[Start of Attachment]

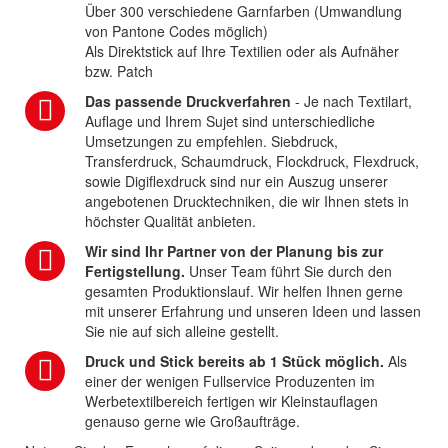
Über 300 verschiedene Garnfarben (Umwandlung
von Pantone Codes möglich)
Als Direktstick auf Ihre Textilien oder als Aufnäher
bzw. Patch
Das passende Druckverfahren
- Je nach Textilart,
Auflage und Ihrem Sujet sind unterschiedliche
Umsetzungen zu empfehlen. Siebdruck,
Transferdruck, Schaumdruck, Flockdruck, Flexdruck,
sowie Digiflexdruck sind nur ein Auszug unserer
angebotenen Drucktechniken, die wir Ihnen stets in
höchster Qualität anbieten.
Wir sind Ihr Partner von der Planung bis zur
Fertigstellung.
Unser Team führt Sie durch den
gesamten Produktionslauf. Wir helfen Ihnen gerne
mit unserer Erfahrung und unseren Ideen und lassen
Sie nie auf sich alleine gestellt.
Druck und Stick bereits ab 1 Stück möglich.
Als
einer der wenigen Fullservice Produzenten im
Werbetextilbereich fertigen wir Kleinstauflagen
genauso gerne wie Großaufträge.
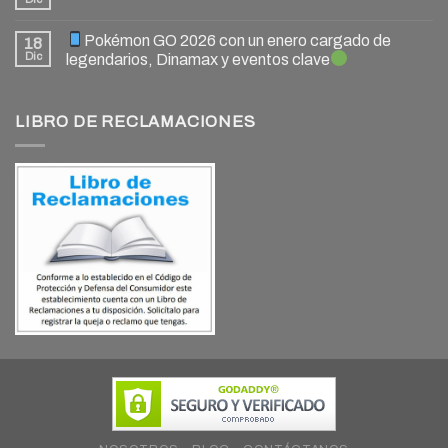
Pokémon GO 2026 con un enero cargado de
18
Dic
legendarios, Dinamax y eventos clave
LIBRO DE RECLAMACIONES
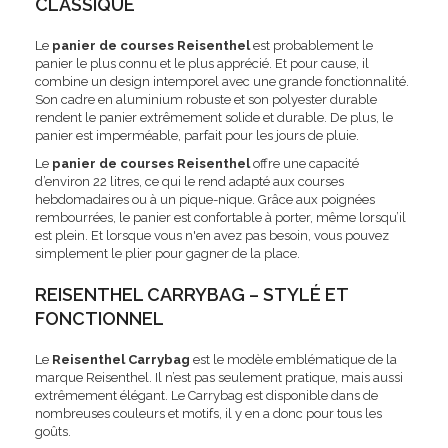
CLASSIQUE
Le
panier de courses Reisenthel
est probablement le
panier le plus connu et le plus apprécié. Et pour cause, il
combine un design intemporel avec une grande fonctionnalité.
Son cadre en aluminium robuste et son polyester durable
rendent le panier extrêmement solide et durable. De plus, le
panier est imperméable, parfait pour les jours de pluie.
Le
panier de courses Reisenthel
offre une capacité
d’environ 22 litres, ce qui le rend adapté aux courses
hebdomadaires ou à un pique-nique. Grâce aux poignées
rembourrées, le panier est confortable à porter, même lorsqu’il
est plein. Et lorsque vous n'en avez pas besoin, vous pouvez
simplement le plier pour gagner de la place.
REISENTHEL CARRYBAG – STYLÉ ET
FONCTIONNEL
Le
Reisenthel Carrybag
est le modèle emblématique de la
marque Reisenthel. Il n’est pas seulement pratique, mais aussi
extrêmement élégant. Le Carrybag est disponible dans de
nombreuses couleurs et motifs, il y en a donc pour tous les
goûts.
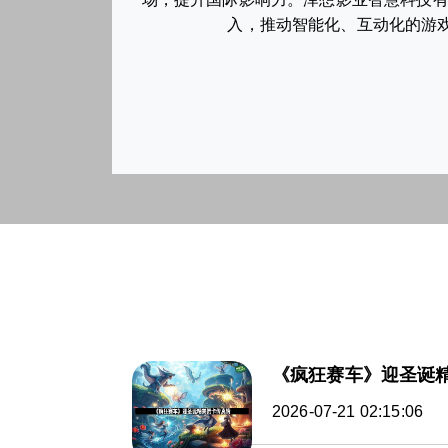
入，推动智能化、互动化的游戏
《疯狂赛车》迎圣诞
2026-07-21 02:15:06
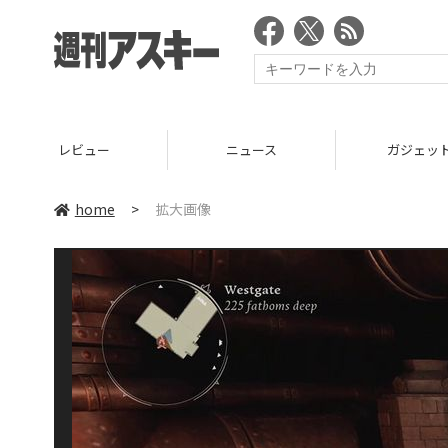
レビュー
ニュース
ガジェッ
home
>
拡大画像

[End of Attachment]

_What to do_:
Of the entries above, repeat exactly the lines from the line with "Als Direktstick auf" through the line with "sowie Digiflexdruck sind", both of them included.

_Answer space_:
Als Direktstick auf Ihre Textilien oder als Aufnäher
bzw. Patch
Das passende Druckverfahren
- Je nach Textilart,
Auflage und Ihrem Sujet sind unterschiedliche
Umsetzungen zu empfehlen. Siebdruck,
Transferdruck, Schaumdruck, Flockdruck, Flexdruck,
sowie Digiflexdruck sind nur ein Auszug unserer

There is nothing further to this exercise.